GOAL OF THE EXERCISE:
Going through the material below, please gather all lines with the word "optional" in them.

INPUT FOR THIS TASK:
========

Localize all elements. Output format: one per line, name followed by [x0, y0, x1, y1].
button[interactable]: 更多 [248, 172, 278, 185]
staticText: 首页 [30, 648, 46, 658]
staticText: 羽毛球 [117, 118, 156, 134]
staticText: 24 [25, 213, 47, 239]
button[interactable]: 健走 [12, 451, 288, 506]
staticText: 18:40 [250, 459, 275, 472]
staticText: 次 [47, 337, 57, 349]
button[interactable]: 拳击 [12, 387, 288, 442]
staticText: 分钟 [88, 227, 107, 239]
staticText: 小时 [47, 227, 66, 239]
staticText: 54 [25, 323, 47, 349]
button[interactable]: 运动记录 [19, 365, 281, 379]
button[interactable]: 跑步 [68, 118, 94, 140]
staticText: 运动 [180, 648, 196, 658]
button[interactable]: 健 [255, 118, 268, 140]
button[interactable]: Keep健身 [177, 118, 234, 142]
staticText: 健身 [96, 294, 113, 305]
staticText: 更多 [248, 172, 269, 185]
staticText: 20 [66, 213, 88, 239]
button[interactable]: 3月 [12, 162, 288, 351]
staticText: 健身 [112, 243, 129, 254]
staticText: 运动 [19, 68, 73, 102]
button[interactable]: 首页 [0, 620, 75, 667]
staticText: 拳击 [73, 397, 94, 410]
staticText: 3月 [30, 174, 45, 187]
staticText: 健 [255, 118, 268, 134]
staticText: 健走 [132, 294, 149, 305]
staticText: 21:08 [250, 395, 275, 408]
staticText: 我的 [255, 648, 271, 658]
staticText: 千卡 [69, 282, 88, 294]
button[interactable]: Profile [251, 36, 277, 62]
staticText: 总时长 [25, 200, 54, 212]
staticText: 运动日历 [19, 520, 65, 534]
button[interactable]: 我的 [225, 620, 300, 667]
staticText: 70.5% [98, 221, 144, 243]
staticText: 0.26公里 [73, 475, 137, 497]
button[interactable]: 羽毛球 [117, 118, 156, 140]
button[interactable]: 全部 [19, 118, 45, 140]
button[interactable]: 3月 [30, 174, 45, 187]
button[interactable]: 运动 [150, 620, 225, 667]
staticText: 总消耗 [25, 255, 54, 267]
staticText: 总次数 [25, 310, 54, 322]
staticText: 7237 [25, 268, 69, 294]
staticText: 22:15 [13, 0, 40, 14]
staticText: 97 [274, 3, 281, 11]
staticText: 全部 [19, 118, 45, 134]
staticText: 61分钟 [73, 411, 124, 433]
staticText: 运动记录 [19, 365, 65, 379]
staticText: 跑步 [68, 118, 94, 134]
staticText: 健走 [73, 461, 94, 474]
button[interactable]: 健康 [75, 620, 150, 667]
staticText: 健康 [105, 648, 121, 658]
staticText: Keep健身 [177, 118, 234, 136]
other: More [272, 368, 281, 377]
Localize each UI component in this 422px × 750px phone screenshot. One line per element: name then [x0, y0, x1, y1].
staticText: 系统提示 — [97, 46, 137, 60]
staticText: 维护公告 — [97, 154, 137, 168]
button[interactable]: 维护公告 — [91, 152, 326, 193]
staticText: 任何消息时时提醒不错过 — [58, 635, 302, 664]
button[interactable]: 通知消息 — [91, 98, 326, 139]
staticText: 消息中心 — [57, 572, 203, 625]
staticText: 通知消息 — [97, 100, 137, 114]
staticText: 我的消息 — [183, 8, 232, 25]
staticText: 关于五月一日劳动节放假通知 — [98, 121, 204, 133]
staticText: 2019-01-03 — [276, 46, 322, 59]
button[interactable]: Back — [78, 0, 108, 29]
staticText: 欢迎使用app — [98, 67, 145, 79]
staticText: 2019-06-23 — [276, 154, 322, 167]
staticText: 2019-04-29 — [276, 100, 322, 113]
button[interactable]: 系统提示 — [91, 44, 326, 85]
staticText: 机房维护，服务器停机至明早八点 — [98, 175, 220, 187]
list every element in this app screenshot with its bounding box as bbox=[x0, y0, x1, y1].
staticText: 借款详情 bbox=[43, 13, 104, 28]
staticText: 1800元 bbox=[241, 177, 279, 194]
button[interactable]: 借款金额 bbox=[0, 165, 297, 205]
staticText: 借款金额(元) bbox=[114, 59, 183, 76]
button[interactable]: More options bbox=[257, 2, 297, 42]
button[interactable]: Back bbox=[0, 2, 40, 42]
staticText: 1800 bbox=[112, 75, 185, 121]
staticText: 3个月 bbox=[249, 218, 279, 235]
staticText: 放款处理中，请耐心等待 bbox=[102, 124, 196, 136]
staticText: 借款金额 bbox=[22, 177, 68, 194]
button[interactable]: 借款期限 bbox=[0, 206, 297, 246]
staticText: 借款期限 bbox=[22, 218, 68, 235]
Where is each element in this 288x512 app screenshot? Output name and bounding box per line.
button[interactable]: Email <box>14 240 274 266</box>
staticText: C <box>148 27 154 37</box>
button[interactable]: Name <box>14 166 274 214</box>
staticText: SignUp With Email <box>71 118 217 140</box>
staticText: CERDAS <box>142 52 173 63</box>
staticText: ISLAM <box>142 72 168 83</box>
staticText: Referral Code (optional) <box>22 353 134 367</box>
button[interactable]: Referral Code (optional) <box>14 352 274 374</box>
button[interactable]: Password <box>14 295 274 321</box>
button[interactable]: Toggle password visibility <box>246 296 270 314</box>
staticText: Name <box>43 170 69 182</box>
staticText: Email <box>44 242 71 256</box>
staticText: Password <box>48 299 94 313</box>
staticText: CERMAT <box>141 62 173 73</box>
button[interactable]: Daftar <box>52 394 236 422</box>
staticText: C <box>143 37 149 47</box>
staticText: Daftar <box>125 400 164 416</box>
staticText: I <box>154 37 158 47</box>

========

EXERCISE RESPONSE:
staticText: Referral Code (optional) <box>22 353 134 367</box>
button[interactable]: Referral Code (optional) <box>14 352 274 374</box>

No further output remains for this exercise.